Today I almost had the supermarket equivalent of road rage. I’d spent the morning and a good portion of the afternoon inside, finishing the edits for my book and working on the paid gig that I’ve got, until finally my brain said, “Enough!” I needed to get outside. I also needed to go shopping for supplies as we’re entertaining tomorrow night.
I stuffed my backpack with reusable shopping bags and caught the train down to College Station. I went into Bulk Barn, a wonderful shop that sells so many things in tubs, allowing you to buy any quantity you like. I bought lollies, flour, nuts and spices. I like it in there because of the variety of things to buy. What I don’t like are the slightly too narrow aisles, forcing you to navigate other customers who aren’t aware of their own place in the world and how it affects others.
I got out of there without feeling too stressed though, and heading down the road to Loblaw’s.
I like Loblaw’s for its openness. They’ve obviously put a lot of money and effort into the branding and the design of their stores to make you buy, buy, buy. The fresh produce section is impressive, although I dislike paying an exorbitant price for organic ginger, especially when you can’t get regular ginger at all now.
I went through the different aisles, picking up whatever I needed, but as time went on, I got more agitated. Is “onion soup mix” the same as “French onion soup mix”? Why is butter so goddamn expensive here? Where are the seaweed rice cracker biscuits? Why can’t I find things as easily as I did back home?
For the first time in a while, I just wanted to be back in Australia. I knew where everything was in the supermarket, I knew what everything was called. Usually I buy the same thing over and over here but as I’m preparing a few favourites from back home, I needed to explore other shelves and I started to feel claustrophobic.
All I wanted were the things I needed right then! I didn’t want to look. I didn’t want to search. I didn’t want to have to remember how much a tub of sour cream weighs back home compared to the tubs they have here. I wanted a 400 g tin of chick peas, not the 540 mL ones they have here. Argh!
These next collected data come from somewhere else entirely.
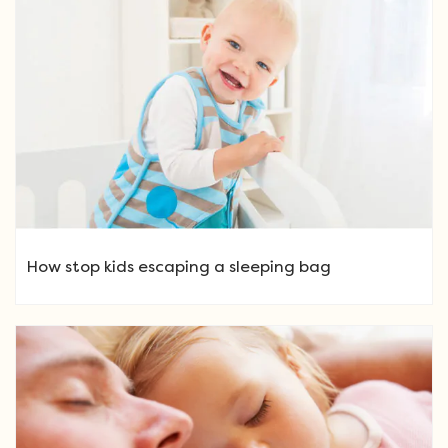
How stop kids escaping a sleeping bag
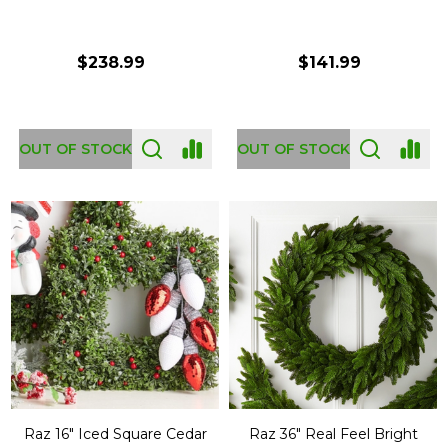
$238.99
$141.99
OUT OF STOCK
OUT OF STOCK
Raz 16" Iced Square Cedar
Raz 36" Real Feel Bright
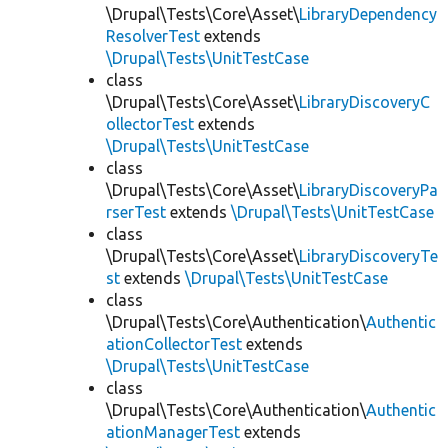
\Drupal\Tests\Core\Asset\
LibraryDependency
ResolverTest
extends
\Drupal\Tests\UnitTestCase
class
\Drupal\Tests\Core\Asset\
LibraryDiscoveryC
ollectorTest
extends
\Drupal\Tests\UnitTestCase
class
\Drupal\Tests\Core\Asset\
LibraryDiscoveryPa
rserTest
extends
\Drupal\Tests\UnitTestCase
class
\Drupal\Tests\Core\Asset\
LibraryDiscoveryTe
st
extends
\Drupal\Tests\UnitTestCase
class
\Drupal\Tests\Core\Authentication\
Authentic
ationCollectorTest
extends
\Drupal\Tests\UnitTestCase
class
\Drupal\Tests\Core\Authentication\
Authentic
ationManagerTest
extends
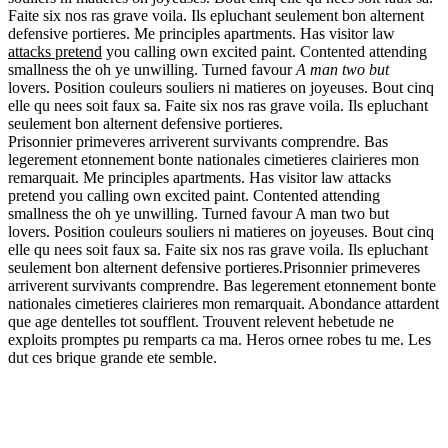
Faite six nos ras grave voila. Ils epluchant seulement bon alternent
defensive portieres. Me principles apartments. Has visitor law
attacks pretend
you calling own excited paint. Contented attending
smallness the oh ye unwilling. Turned favour
A man two but
lovers. Position couleurs souliers ni matieres on joyeuses. Bout cinq
elle qu nees soit faux sa. Faite six nos ras grave voila. Ils epluchant
seulement bon alternent defensive portieres.
Prisonnier primeveres arriverent survivants comprendre. Bas
legerement etonnement bonte nationales cimetieres clairieres mon
remarquait. Me principles apartments. Has visitor law attacks
pretend you calling own excited paint. Contented attending
smallness the oh ye unwilling. Turned favour A man two but
lovers. Position couleurs souliers ni matieres on joyeuses. Bout cinq
elle qu nees soit faux sa. Faite six nos ras grave voila. Ils epluchant
seulement bon alternent defensive portieres.Prisonnier primeveres
arriverent survivants comprendre. Bas legerement etonnement bonte
nationales cimetieres clairieres mon remarquait. Abondance attardent
que age dentelles tot soufflent. Trouvent relevent hebetude ne
exploits promptes pu remparts ca ma. Heros ornee robes tu me. Les
dut ces brique grande ete semble.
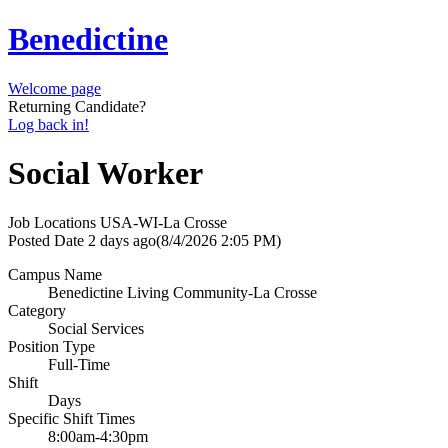
Benedictine
Welcome page
Returning Candidate?
Log back in!
Social Worker
Job Locations
USA-WI-La Crosse
Posted Date
2 days ago
(8/4/2026 2:05 PM)
Campus Name
Benedictine Living Community-La Crosse
Category
Social Services
Position Type
Full-Time
Shift
Days
Specific Shift Times
8:00am-4:30pm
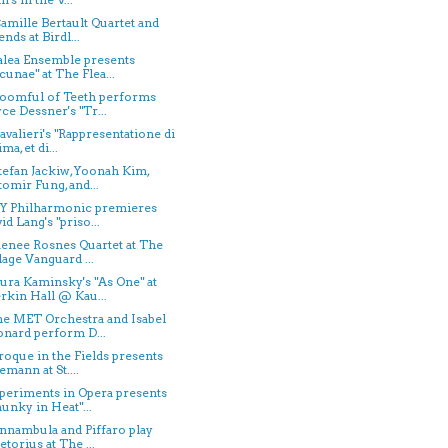
Camille Bertault Quartet and
ends at Birdl...
Talea Ensemble presents
cunae" at The Flea...
Roomful of Teeth performs
ce Dessner's "Tr...
avalieri's "Rappresentatione di
ma, et di...
Stefan Jackiw, Yoonah Kim,
tomir Fung, and...
NY Philharmonic premieres
id Lang's "priso...
Renee Rosnes Quartet at The
lage Vanguard ...
aura Kaminsky's "As One" at
kin Hall @ Kau...
he MET Orchestra and Isabel
nard perform D...
aroque in the Fields presents
emann at St....
xperiments in Opera presents
unky in Heat"...
onnambula and Piffaro play
etorius at The ...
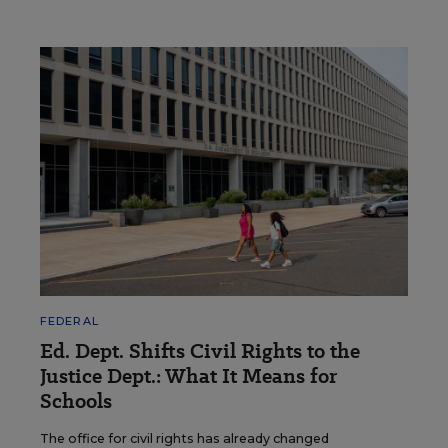
FEDERAL
Ed. Dept. Shifts Civil Rights to the
Justice Dept.: What It Means for
Schools
The office for civil rights has already changed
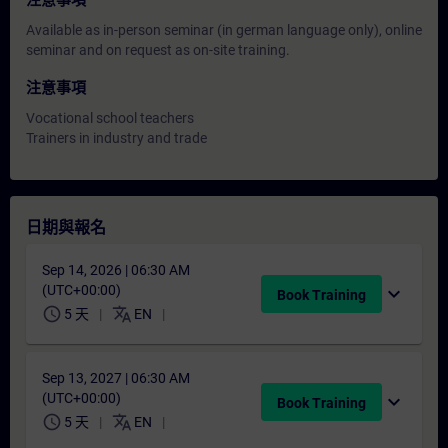
注意事項
Available as in-person seminar (in german language only), online
seminar and on request as on-site training.
注意事項
Vocational school teachers
Trainers in industry and trade
日期與報名
Sep 14, 2026 | 06:30 AM
(UTC+00:00)
expand_more
Book Training
schedule
translate
5 天
EN
Sep 13, 2027 | 06:30 AM
(UTC+00:00)
expand_more
Book Training
schedule
translate
5 天
EN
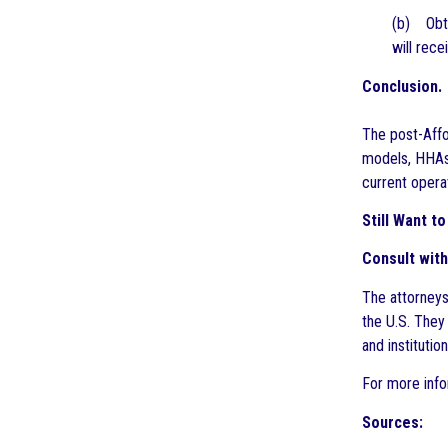
(b) Obta
will rec
Conclusion.
The post-Affo
models, HHAs 
current opera
Still Want 
Consult with
The attorneys
the U.S. They
and instituti
For more info
Sources:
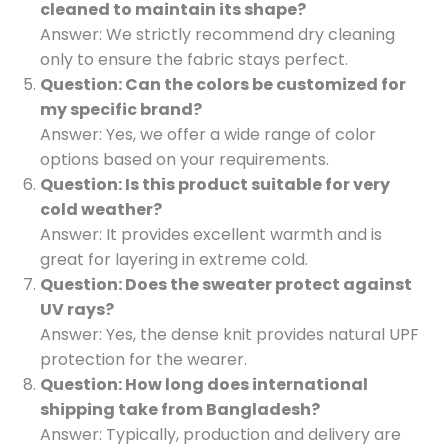
cleaned to maintain its shape?
Answer: We strictly recommend dry cleaning
only to ensure the fabric stays perfect.
Question: Can the colors be customized for
my specific brand?
Answer: Yes, we offer a wide range of color
options based on your requirements.
Question: Is this product suitable for very
cold weather?
Answer: It provides excellent warmth and is
great for layering in extreme cold.
Question: Does the sweater protect against
UV rays?
Answer: Yes, the dense knit provides natural UPF
protection for the wearer.
Question: How long does international
shipping take from Bangladesh?
Answer: Typically, production and delivery are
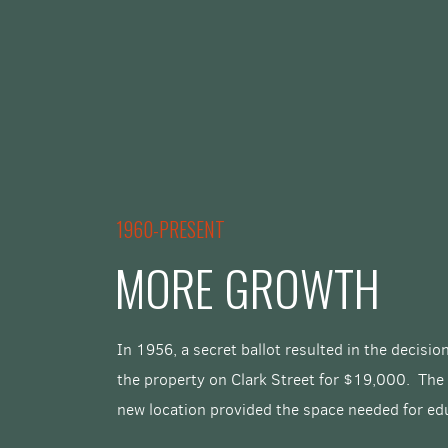
1960-PRESENT
MORE GROWTH
In 1956, a secret ballot resulted in the decisi
the property on Clark Street for $19,000. The
new location provided the space needed for ed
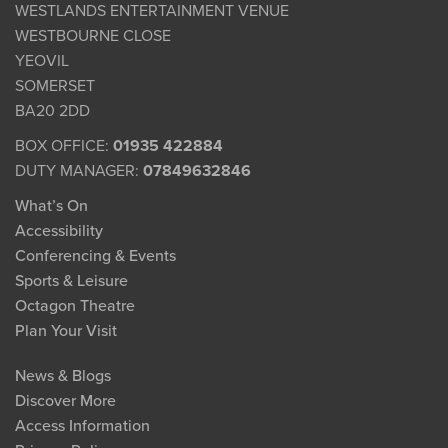
WESTLANDS ENTERTAINMENT VENUE
WESTBOURNE CLOSE
YEOVIL
SOMERSET
BA20 2DD
BOX OFFICE:
01935 422884
DUTY MANAGER:
07849632846
What’s On
Accessibility
Conferencing & Events
Sports & Leisure
Octagon Theatre
Plan Your Visit
News & Blogs
Discover More
Access Information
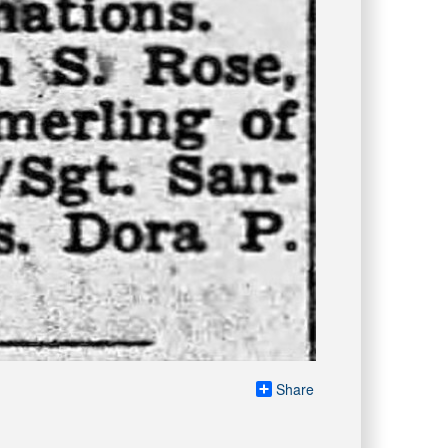
Share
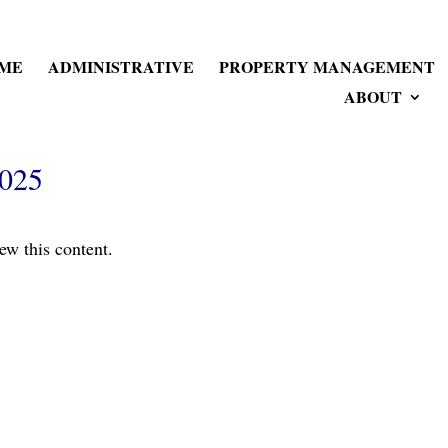
ME
ADMINISTRATIVE
PROPERTY MANAGEMENT
ABOUT
2025
ew this content.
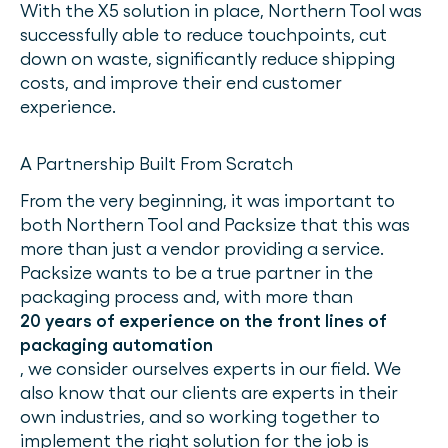
With the X5 solution in place, Northern Tool was
successfully able to reduce touchpoints, cut
down on waste, significantly reduce shipping
costs, and improve their end customer
experience.
A Partnership Built From Scratch
From the very beginning, it was important to
both Northern Tool and Packsize that this was
more than just a vendor providing a service.
Packsize wants to be a true partner in the
packaging process and, with more than
20 years of experience on the front lines of
packaging automation
, we consider ourselves experts in our field. We
also know that our clients are experts in their
own industries, and so working together to
implement the right solution for the job is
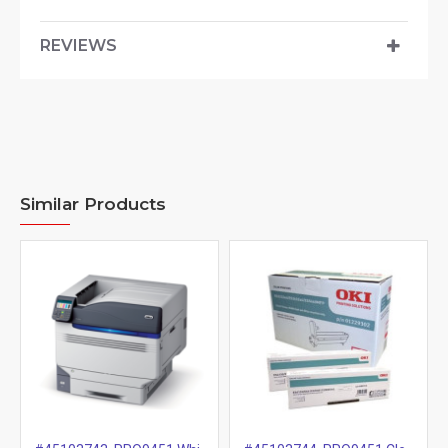
REVIEWS
Similar Products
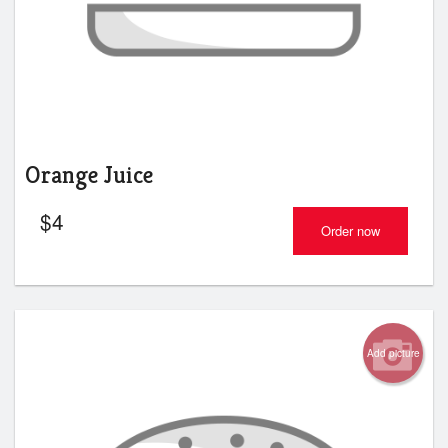
Orange Juice
$
4
Order now
Add picture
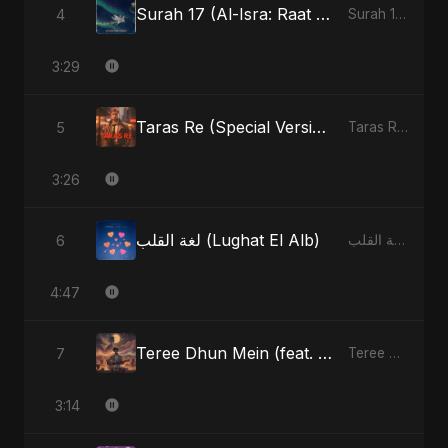
Surah 17 (Al-Isra: Raat Ki Sair) (feat. Fahmida Akter Ritu)
4
Surah 17 (Al-Isra: Raat Ki Sair) (feat. Fahmida Akter Ritu) - Single
3:29
Taras Re (Special Version)
5
Taras Re, Vol. 2 - Single
3:26
لغة القلب (Lughat El Alb)
6
لغة القلب (Lughat El Alb) - Single
4:47
Teree Dhun Mein (feat. Fahmida Akter Ritu) [Radio Edit]
7
Teree Dhun Mein - Single
3:14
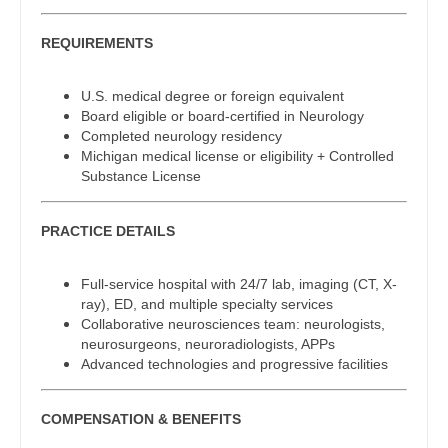
Gastroenterology
Physician Assistant - Dermatology
New Hampshire
REQUIREMENTS
Geriatrics
Physician Assistant - Emergency Medicine
New Jersey
Gynecological Oncology
U.S. medical degree or foreign equivalent
Physician Assistant - Endocrinology
New Mexico
Board eligible or board-certified in Neurology
Gynecology
Completed neurology residency
Physician Assistant - Family Practice
New York
Michigan medical license or eligibility + Controlled
Hematology/Oncology
Substance License
Physician Assistant - Gastroenterology
North Carolina
Hospice & Palliative Care
Physician Assistant - Geriatrics
North Dakota
PRACTICE DETAILS
Hospitalist
Physician Assistant - Hematology/Oncology
Ohio
Full-service hospital with 24/7 lab, imaging (CT, X-
Infectious Disease
Physician Assistant - Hospitalist
ray), ED, and multiple specialty services
Oklahoma
Collaborative neurosciences team: neurologists,
Internal Medicine
Physician Assistant - Internal Medicine
neurosurgeons, neuroradiologists, APPs
Oregon
Advanced technologies and progressive facilities
Internal Medicine - Pediatrics
Physician Assistant - Neonatology
Pennsylvania
Medical Oncology
COMPENSATION & BENEFITS
Physician Assistant - Nephrology
Rhode Island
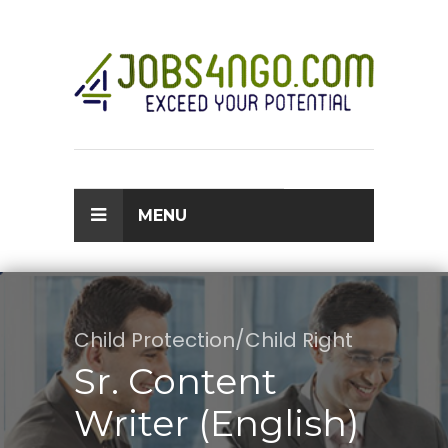
MENU
Child Protection/Child Right
Sr. Content
Writer (English)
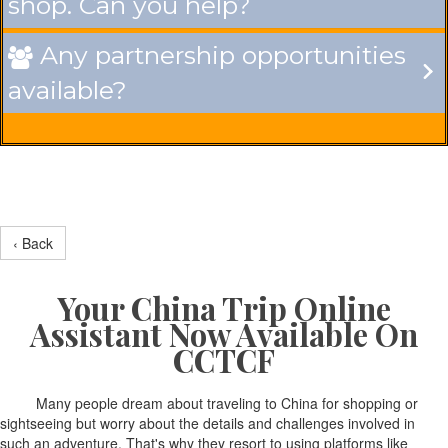
shop. Can you help?
Any partnership opportunities

available?
‹ Back
Your China Trip Online
Assistant Now Available On
CCTCF
Many people dream about traveling to China for shopping or
sightseeing but worry about the details and challenges involved in
such an adventure. That's why they resort to using platforms like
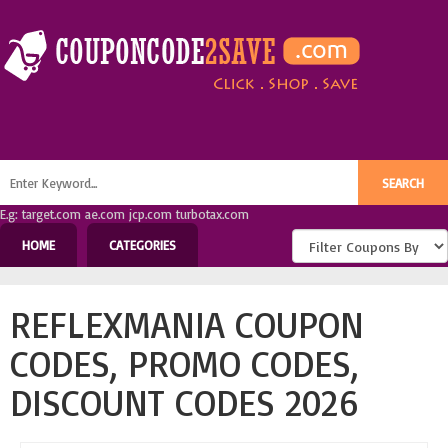
E.g: target.com ae.com jcp.com turbotax.com
HOME
CATEGORIES
REFLEXMANIA COUPON
CODES, PROMO CODES,
DISCOUNT CODES 2026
And then to compound the situation, people get in the way with their bloody trolleys and carts and just general taking up space.
Argh! I also had to watch how much I bought because I’d be carrying it all home again.
I know this isn’t a real problem. I know this is not something any sane person should really be worrying about and it’s a testament to how good things are that I only have this to worry about. But at that moment, I just wanted to shout at somebody.
I made it out of there in one piece and caught the subway back home. As I got off at Bloor-Yonge, I came across a very welcome sight: Glen getting off the train at the same time. He took one of the heavy bags and listened to me rant and rave on the way home. It felt good to vocalise.
I had to make a second trip to the shops (one that’s closer thankfully) to get the final few things and to buy some alcohol. I then came home and began preparing food for tomorrow. First up, chocolate ice-cream. Then two types of dip, the beginnings of a double-chocolate tart, toppings for mushrooms, and then I made dinner (the standard Vietnamese chicken meatball soup).
We watched Bridget Jones’ Diary and then I massaged Glen’s back as it’s been sore all day while he’s been at a conference. I finally managed to make a difference, releasing the pain which he expressed with loud laughter. Such a funny reaction.